++++ Exercise data
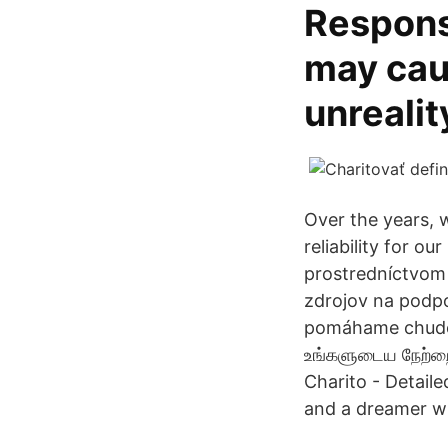
Responsi
may caus
unrealit
Over the years,
reliability for o
prostredníctvom 
zdrojov na podpo
pomáhame chudobn
உங்களுடைய நேற்றை
Charito - Detaile
and a dreamer wi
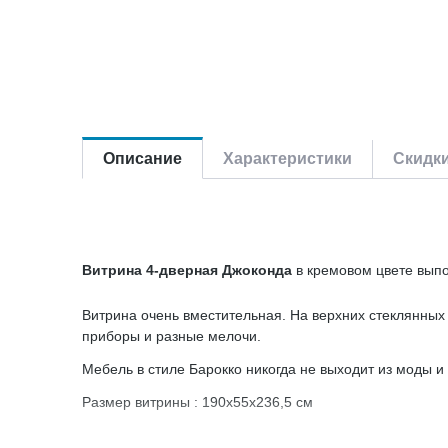
Описание
Характеристики
Скидк
Витрина 4-дверная Джоконда
в кремовом цвете выпо
Витрина очень вместительная. На верхних стеклянных
приборы и разные мелочи.
Мебель в стиле Барокко никогда не выходит из моды и 
Размер витрины : 190х55х236,5 см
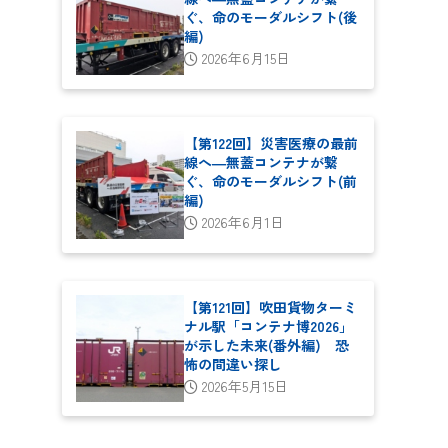
ぐ、命のモーダルシフト(後
編)
2026年6月15日
【第122回】災害医療の最前
線へ―無蓋コンテナが繋
ぐ、命のモーダルシフト(前
編)
2026年6月1日
【第121回】吹田貨物ターミ
ナル駅「コンテナ博2026」
が示した未来(番外編) 恐
怖の間違い探し
2026年5月15日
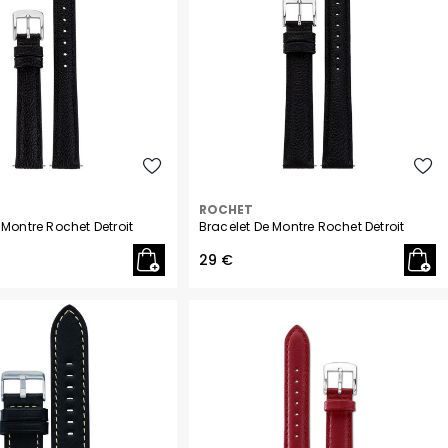
ROCHET
 Montre Rochet Detroit
Bracelet De Montre Rochet Detroit
29 €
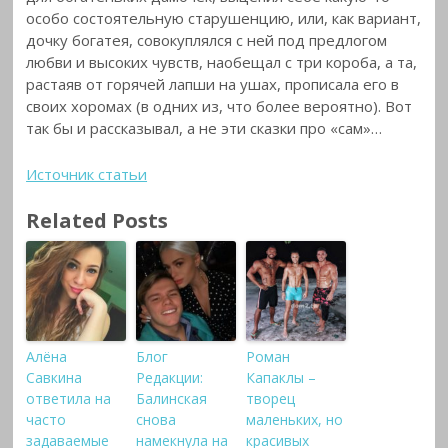
особо состоятельную старушенцию, или, как вариант,
дочку богатея, совокуплялся с ней под предлогом
любви и высоких чувств, наобещал с три короба, а та,
растаяв от горячей лапши на ушах, прописала его в
своих хоромах (в одних из, что более вероятно). Вот
так бы и рассказывал, а не эти сказки про «сам»…
Источник статьи
Related Posts
Алёна
Блог
Роман
Савкина
Редакции:
Капаклы –
ответила на
Балинская
творец
часто
снова
маленьких, но
задаваемые
намекнула на
красивых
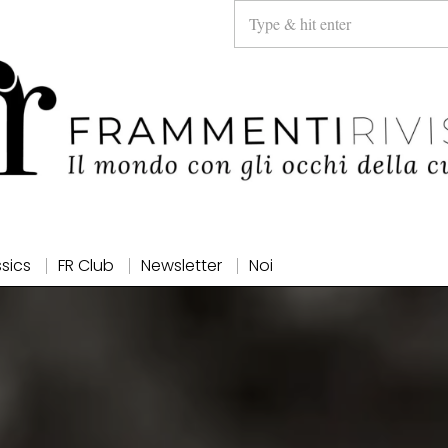
ssics
FR Club
Newsletter
Noi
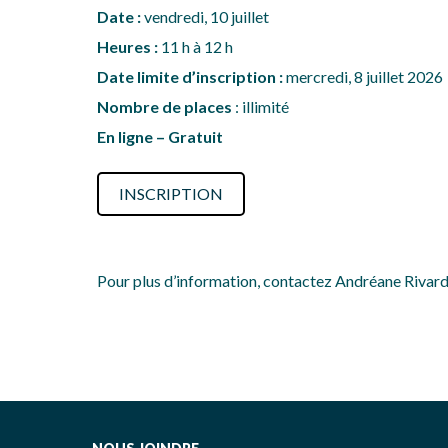
Date :
vendredi, 10 juillet
Heures :
11 h à 12 h
Date limite d’inscription :
mercredi, 8 juillet 2026
Nombre de places
: illimité
En ligne – Gratuit
INSCRIPTION
Pour plus d’information, contactez Andréane Rivard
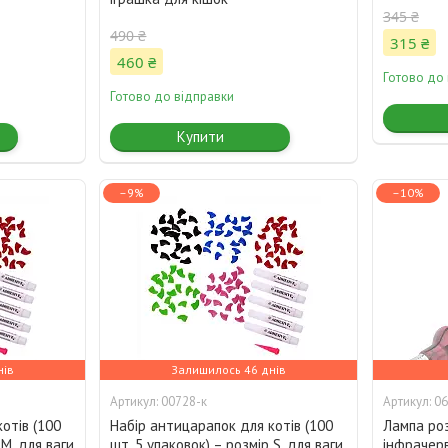
345 ₴
490 ₴
315 ₴
460 ₴
Готово до
Готово до відправки
Купити
–9%
–10%
нів
Залишилось 46 днів
00728-к
06
отів (100
Набір антицарапок для котів (100
Лампа ро
 M, для ваги
шт, 5 упаковок) – розмір S, для ваги
інфрачерв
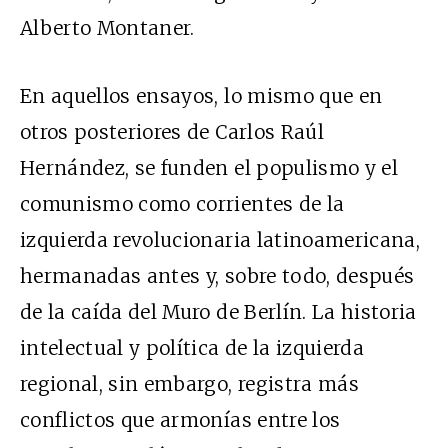
Alberto Montaner.
En aquellos ensayos, lo mismo que en
otros posteriores de Carlos Raúl
Hernández, se funden el populismo y el
comunismo como corrientes de la
izquierda revolucionaria latinoamericana,
hermanadas antes y, sobre todo, después
de la caída del Muro de Berlín. La historia
intelectual y política de la izquierda
regional, sin embargo, registra más
conflictos que armonías entre los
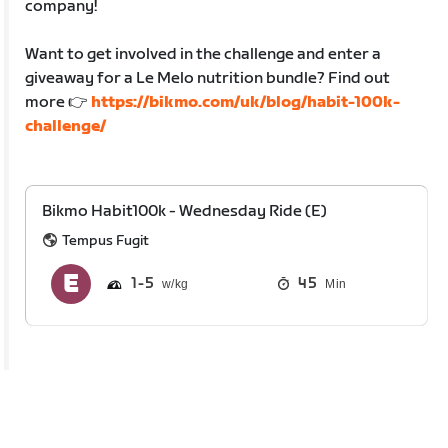
company!
Want to get involved in the challenge and enter a
giveaway for a Le Melo nutrition bundle? Find out
more 👉
https://bikmo.com/uk/blog/habit-100k-
challenge/
Bikmo Habit100k - Wednesday Ride (E)
Tempus Fugit
1
5
45
Min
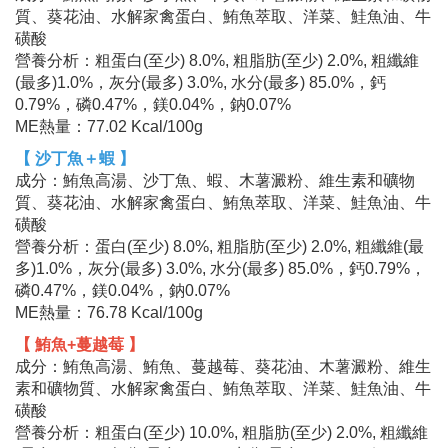
質、葵花油、水解家禽蛋白、鮪魚萃取、洋菜、鮭魚油、牛
磺酸
營養分析：粗蛋白(至少) 8.0%, 粗脂肪(至少) 2.0%, 粗纖維
(最多)1.0%，灰分(最多) 3.0%, 水分(最多) 85.0%，鈣
0.79%，磷0.47%，鎂0.04%，鈉0.07%
ME熱量：77.02 Kcal/100g
【 沙丁魚＋蝦 】
成分：鮪魚高湯、沙丁魚、蝦、木薯澱粉、維生素和礦物
質、葵花油、水解家禽蛋白、鮪魚萃取、洋菜、鮭魚油、牛
磺酸
營養分析：蛋白(至少) 8.0%, 粗脂肪(至少) 2.0%, 粗纖維(最
多)1.0%，灰分(最多) 3.0%, 水分(最多) 85.0%，鈣0.79%，
磷0.47%，鎂0.04%，鈉0.07%
ME熱量：76.78 Kcal/100g
【 鮪魚+蔓越莓 】
成分：鮪魚高湯、鮪魚、蔓越莓、葵花油、木薯澱粉、維生
素和礦物質、水解家禽蛋白、鮪魚萃取、洋菜、鮭魚油、牛
磺酸
營養分析：粗蛋白(至少) 10.0%, 粗脂肪(至少) 2.0%, 粗纖維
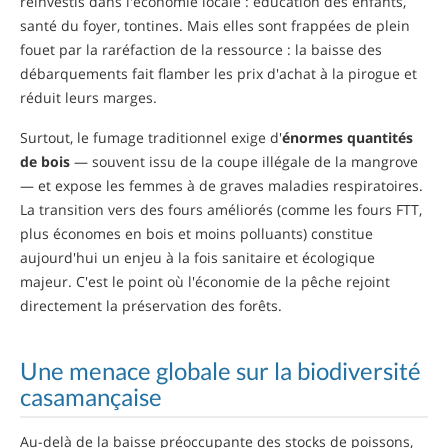
réinvestis dans l'économie locale : éducation des enfants,
santé du foyer, tontines. Mais elles sont frappées de plein
fouet par la raréfaction de la ressource : la baisse des
débarquements fait flamber les prix d'achat à la pirogue et
réduit leurs marges.
Surtout, le fumage traditionnel exige d'
énormes quantités
de bois
— souvent issu de la coupe illégale de la mangrove
— et expose les femmes à de graves maladies respiratoires.
La transition vers des fours améliorés (comme les fours FTT,
plus économes en bois et moins polluants) constitue
aujourd'hui un enjeu à la fois sanitaire et écologique
majeur. C'est le point où l'économie de la pêche rejoint
directement la préservation des forêts.
Une menace globale sur la biodiversité
casamançaise
Au-delà de la baisse préoccupante des stocks de poissons,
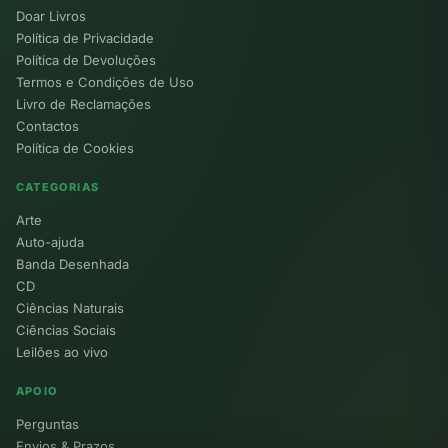
Doar Livros
Política de Privacidade
Política de Devoluções
Termos e Condições de Uso
Livro de Reclamações
Contactos
Política de Cookies
CATEGORIAS
Arte
Auto-ajuda
Banda Desenhada
CD
Ciências Naturais
Ciências Sociais
Leilões ao vivo
APOIO
Perguntas
Envios & Prazos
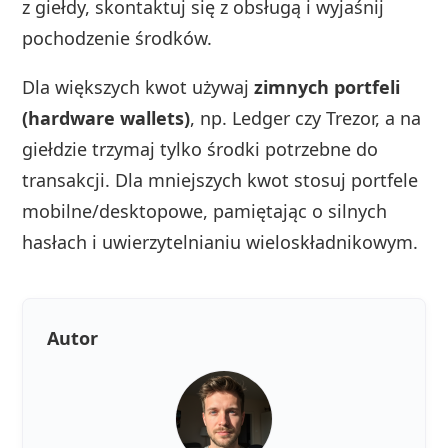
z giełdy, skontaktuj się z obsługą i wyjaśnij
pochodzenie środków.
Dla większych kwot używaj
zimnych portfeli
(hardware wallets)
, np. Ledger czy Trezor, a na
giełdzie trzymaj tylko środki potrzebne do
transakcji. Dla mniejszych kwot stosuj portfele
mobilne/desktopowe, pamiętając o silnych
hasłach i uwierzytelnianiu wieloskładnikowym.
Autor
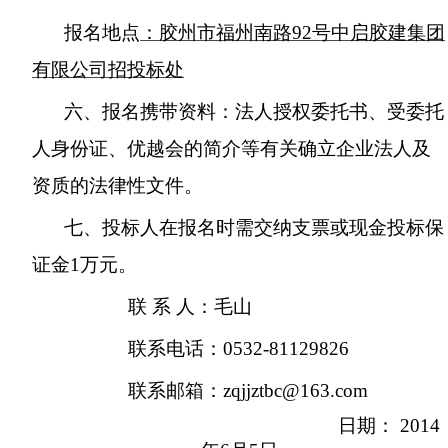
报名地点
：胶州市福州南路
92
号中启胶建集团
有限公司招投标处
六、报名携带资料：法人授权委托书、受委托
人身份证、优越会的简介等有关确立企业法人及
资质的法律性文件。
七、投标人在报名时需交纳支票或现金投标保
证金
1
万元。
联 系 人：毛山
联系电话：
0532-81129826
联系邮箱：
zqjjztbc@163.com
日期：
2014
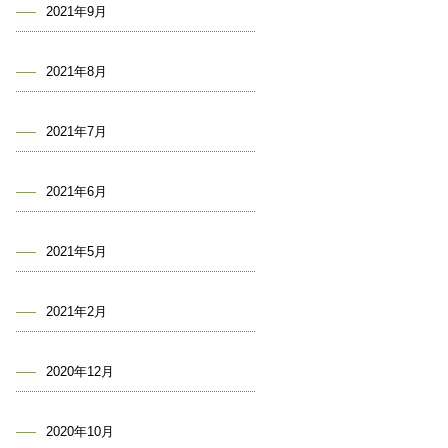
2021年9月
2021年8月
2021年7月
2021年6月
2021年5月
2021年2月
2020年12月
2020年10月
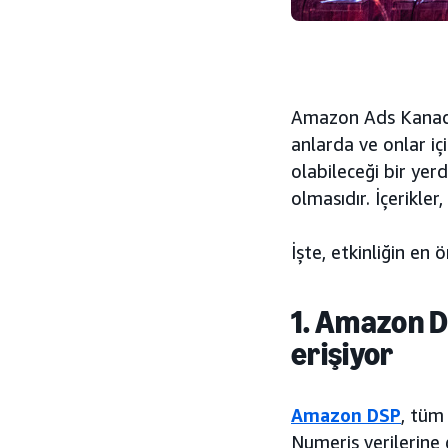
Amazon Ads Kanada
anlarda ve onlar iç
olabileceği bir yer
olmasıdır. İçerikler,
İşte, etkinliğin en ö
1. Amazon DS
erişiyor
Amazon DSP
, tü
Numeris verilerine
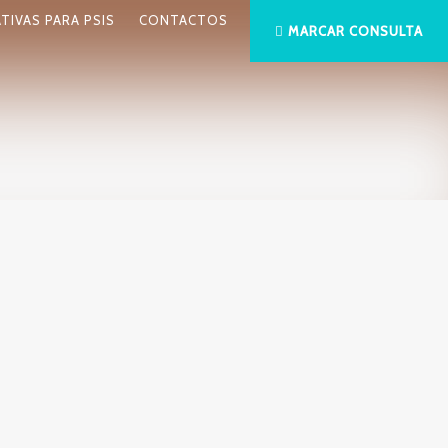
ATIVAS PARA PSIS
CONTACTOS
MARCAR CONSULTA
++++++++
## Exercise description
Once the line containing "hasłach i uwierzytelnianiu wieloskładnikowym." has been found, write out exactly that line and each one after it through the end of the data, leaving out every picture.

## Worked solution
hasłach i uwierzytelnianiu wieloskładnikowym.
Autor
报名地点
：胶州市福州南路
92
号中启胶建集团
有限公司招投标处
六、报名携带资料：法人授权委托书、受委托
人身份证、优越会的简介等有关确立企业法人及
资质的法律性文件。
七、投标人在报名时需交纳支票或现金投标保
证金
1
万元。
联 系 人：毛山
联系电话：
0532-81129826
联系邮箱：
zqjjztbc@163.com
日期：
2014
2021年9月
2021年8月
2021年7月
2021年6月
2021年5月
2021年2月
2020年12月
2020年10月
Amazon Ads Kanada
anlarda ve onlar iç
olabileceği bir yer
olmasıdır. İçerikler,
İşte, etkinliğin en ö
1. Amazon DS
erişiyor
Amazon DSP
, tü
Numeris verilerine
ATIVAS PARA PSIS
CONTACTOS
MARCAR CONSULTA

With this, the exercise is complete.